┌──

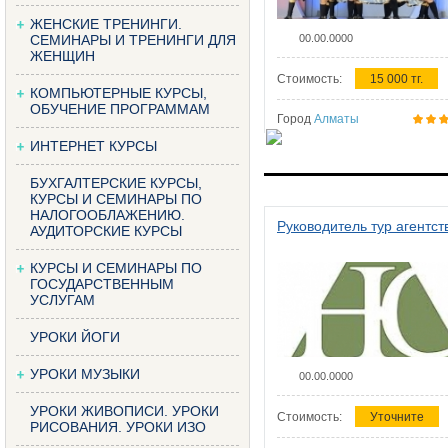
ЖЕНСКИЕ ТРЕНИНГИ.
СЕМИНАРЫ И ТРЕНИНГИ ДЛЯ
00.00.0000
ЖЕНЩИН
Стоимость:
15 000 тг.
КОМПЬЮТЕРНЫЕ КУРСЫ,
ОБУЧЕНИЕ ПРОГРАММАМ
Город
Алматы
ИНТЕРНЕТ КУРСЫ
БУХГАЛТЕРСКИЕ КУРСЫ,
КУРСЫ И СЕМИНАРЫ ПО
НАЛОГООБЛАЖЕНИЮ.
Руководитель тур агентст
АУДИТОРСКИЕ КУРСЫ
КУРСЫ И СЕМИНАРЫ ПО
ГОСУДАРСТВЕННЫМ
УСЛУГАМ
УРОКИ ЙОГИ
УРОКИ МУЗЫКИ
00.00.0000
УРОКИ ЖИВОПИСИ. УРОКИ
Стоимость:
Уточните
РИСОВАНИЯ. УРОКИ ИЗО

└──

▶ [TASK BRIEF]:
Please give the records again word for word, omitting all images.

▶ [ANSWER BELOW]:
ЖЕНСКИЕ ТРЕНИНГИ.
СЕМИНАРЫ И ТРЕНИНГИ ДЛЯ
00.00.0000
ЖЕНЩИН
Стоимость:
15 000 тг.
КОМПЬЮТЕРНЫЕ КУРСЫ,
ОБУЧЕНИЕ ПРОГРАММАМ
Город
Алматы
ИНТЕРНЕТ КУРСЫ
БУХГАЛТЕРСКИЕ КУРСЫ,
КУРСЫ И СЕМИНАРЫ ПО
НАЛОГООБЛАЖЕНИЮ.
Руководитель тур агентст
АУДИТОРСКИЕ КУРСЫ
КУРСЫ И СЕМИНАРЫ ПО
ГОСУДАРСТВЕННЫМ
УСЛУГАМ
УРОКИ ЙОГИ
УРОКИ МУЗЫКИ
00.00.0000
УРОКИ ЖИВОПИСИ. УРОКИ
Стоимость:
Уточните
РИСОВАНИЯ. УРОКИ ИЗО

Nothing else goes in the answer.